**PROBLEM TO SOLVE:**
Taking the line with "Economy Models in" as the first and the line with "Dera Paint Mixer | Heavy Duty" as the last, set down the lines below exactly, pictures excluded.

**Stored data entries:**
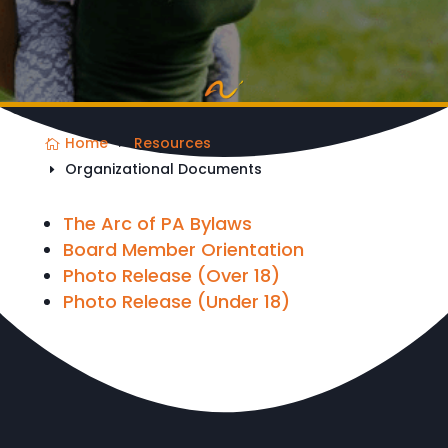
Home
Resources
Organizational Documents
The Arc of PA Bylaws
Board Member Orientation
Photo Release (Over 18)
Photo Release (Under 18)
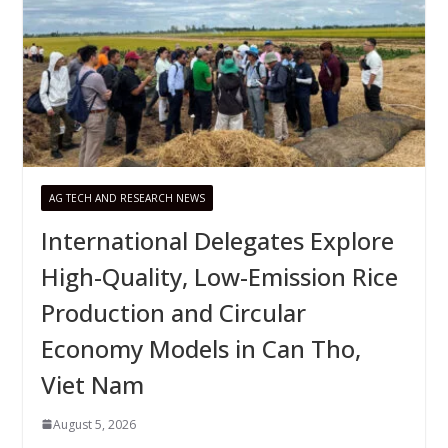
AG TECH AND RESEARCH NEWS
International Delegates Explore
High-Quality, Low-Emission Rice
Production and Circular
Economy Models in Can Tho,
Viet Nam
August 5, 2026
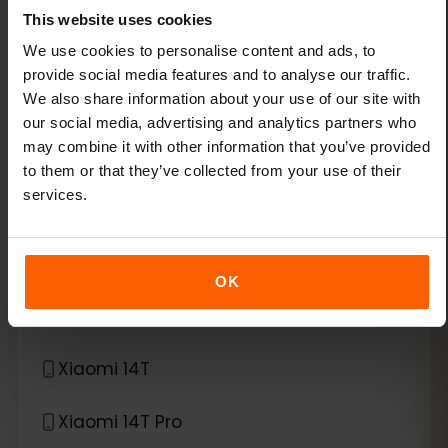
This website uses cookies
Xiaomi 13
We use cookies to personalise content and ads, to
provide social media features and to analyse our traffic.
We also share information about your use of our site with
Xiaomi 13 Lite
our social media, advertising and analytics partners who
may combine it with other information that you’ve provided
Xiaomi 13 Pro
to them or that they’ve collected from your use of their
services.
Xiaomi 13T Pro
Xiaomi 14
OK
Xiaomi 14 Pro
Xiaomi 14T
Xiaomi 14T Pro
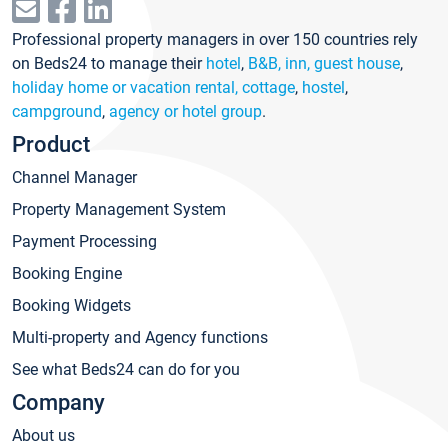
Professional property managers in over 150 countries rely
on Beds24 to manage their
hotel
,
B&B, inn, guest house
,
holiday home or vacation rental, cottage
,
hostel
,
campground
,
agency or hotel group
.
Product
Channel Manager
Property Management System
Payment Processing
Booking Engine
Booking Widgets
Multi-property and Agency functions
See what Beds24 can do for you
Company
About us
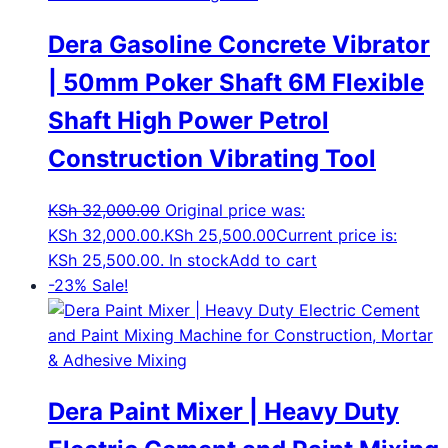
Dera Gasoline Concrete Vibrator
| 50mm Poker Shaft 6M Flexible
Shaft High Power Petrol
Construction Vibrating Tool
KSh
32,000.00
Original price was:
KSh 32,000.00.
KSh
25,500.00
Current price is:
KSh 25,500.00.
In stock
Add to cart
-23%
Sale!
Dera Paint Mixer | Heavy Duty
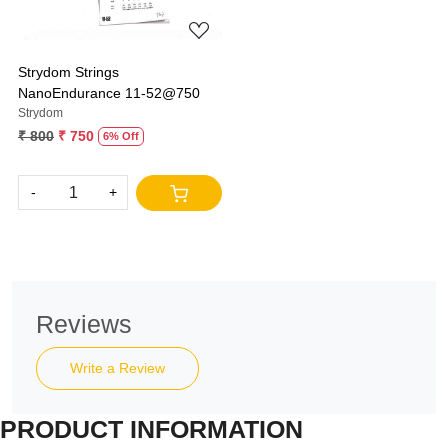
Strydom Strings
NanoEndurance 11-52@750
Strydom
₹ 800
₹ 750
6% Off
-
+
Reviews
Write a Review
PRODUCT INFORMATION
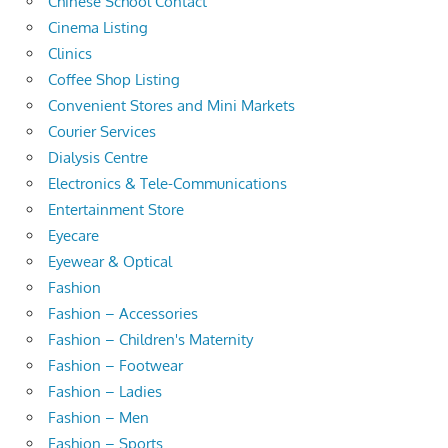
Chinese School Contact
Cinema Listing
Clinics
Coffee Shop Listing
Convenient Stores and Mini Markets
Courier Services
Dialysis Centre
Electronics & Tele-Communications
Entertainment Store
Eyecare
Eyewear & Optical
Fashion
Fashion – Accessories
Fashion – Children's Maternity
Fashion – Footwear
Fashion – Ladies
Fashion – Men
Fashion – Sports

**PROBLEM SOLUTION:**
Economy Models in Can Tho,
Viet Nam
August 5, 2026
This website uses cookies
Xiaomi 13
We use cookies to personalise content and ads, to
provide social media features and to analyse our traffic.
We also share information about your use of our site with
Xiaomi 13 Lite
our social media, advertising and analytics partners who
may combine it with other information that you’ve provided
Xiaomi 13 Pro
to them or that they’ve collected from your use of their
services.
Xiaomi 13T Pro
Xiaomi 14
OK
Xiaomi 14 Pro
Xiaomi 14T
Xiaomi 14T Pro
Professional property managers in over 150 countries rely
on Beds24 to manage their
hotel
,
B&B, inn, guest house
,
holiday home or vacation rental, cottage
,
hostel
,
campground
,
agency or hotel group
.
Product
Channel Manager
Property Management System
Payment Processing
Booking Engine
Booking Widgets
Multi-property and Agency functions
See what Beds24 can do for you
Company
About us
Dera Gasoline Concrete Vibrator
| 50mm Poker Shaft 6M Flexible
Shaft High Power Petrol
Construction Vibrating Tool
KSh
32,000.00
Original price was:
KSh 32,000.00.
KSh
25,500.00
Current price is:
KSh 25,500.00.
In stock
Add to cart
-23%
Sale!
Dera Paint Mixer | Heavy Duty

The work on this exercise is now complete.